(Stored data entries)
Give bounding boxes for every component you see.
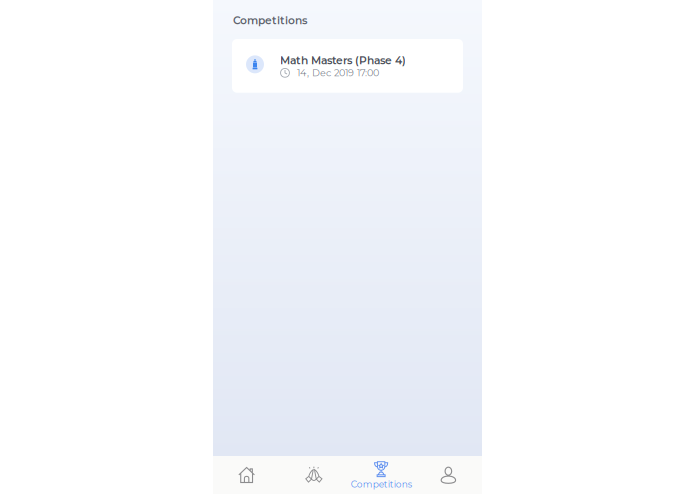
button[interactable]: Profile: [415, 457, 482, 493]
button[interactable]: Notifications: [280, 458, 347, 492]
staticText: 14, Dec 2019 17:00: [297, 67, 379, 79]
staticText: Competitions: [233, 14, 307, 27]
button[interactable]: Math Masters (Phase 4): [232, 39, 463, 93]
staticText: Competitions: [351, 479, 412, 490]
button[interactable]: Home: [213, 458, 280, 492]
staticText: Math Masters (Phase 4): [280, 54, 406, 67]
button[interactable]: Competitions: [348, 457, 415, 493]
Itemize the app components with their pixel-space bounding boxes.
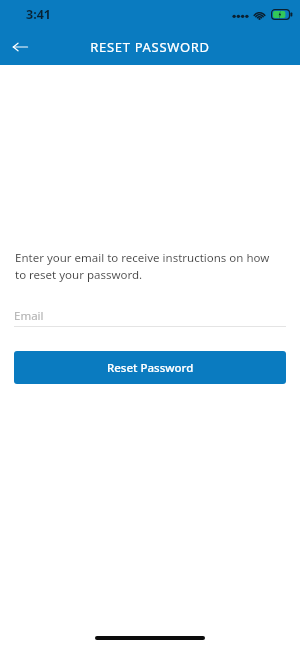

__Task instructions__
Give back every record above word for word, dropping pictures.

__Response to this task__
Give bounding boxes for every component you see.
button[interactable]: Profile: [415, 457, 482, 493]
button[interactable]: Notifications: [280, 458, 347, 492]
staticText: 14, Dec 2019 17:00: [297, 67, 379, 79]
staticText: Competitions: [233, 14, 307, 27]
button[interactable]: Math Masters (Phase 4): [232, 39, 463, 93]
staticText: Competitions: [351, 479, 412, 490]
button[interactable]: Home: [213, 458, 280, 492]
staticText: Math Masters (Phase 4): [280, 54, 406, 67]
button[interactable]: Competitions: [348, 457, 415, 493]
Itemize the app components with their pixel-space bounding boxes.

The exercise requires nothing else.